Reputation: 169
I have a few XML documents in marklogic which have the structure
<abc:doc>
<abc:doc-meta>
<abc:meetings>
<abc:meeting>
</abc:meeting>
<abc:meeting>
</abc:meeting>
</abc:meetings>
</abc:doc-meta>
</abc:doc>
We can have more than one <abc:meeting>
element under the <abc:meetings>
element.
I am trying to write a cts:search
query to get only documents that have more than one <abc:meeting>
element in the document.
Please advise
Upvotes: 1
Views: 744
Reputation: 2236
It boils down to how many "a few" is. If it's thousands or fewer, than what grtjn presents above for a cts:search
plus an XPath expression will work fine. If it's more, I'd add the count attribute to abc:meetings
and then use a pre-commit trigger (e.g. on the collection of these documents) to ensure that the count attribute value is kept in sync. You'd need a range index to be able to query for "Documents that have a count of meetings of 2 or greater".

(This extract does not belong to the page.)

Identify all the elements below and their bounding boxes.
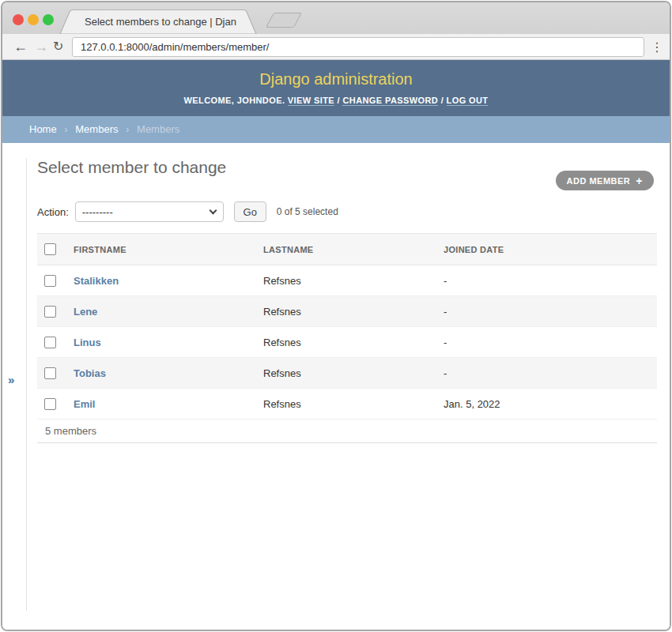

Of course, if all you need to query on is whether there's more than one meeting, then just add a "multiple" attribute to abc:meetings
with a value of "true". Then you don't need a range index - you can do a cts:element-attribute-value-query
on abc:meetings
and multiple="true".
Upvotes: 2
Reputation: 20414
This is tricky. Ideally, you'd want to drive searches from indexes for best performance. Unfortunately, MarkLogic doesn't keep track of element counts in its universal index, and aggregating counts from a range index can be cumbersome.
The overall simplest solution would be to add a count attribute on abc:meetings
, and then add a range index on that. It does mean you'd have to change your data, and you'd have to keep that attribute in synch with each change.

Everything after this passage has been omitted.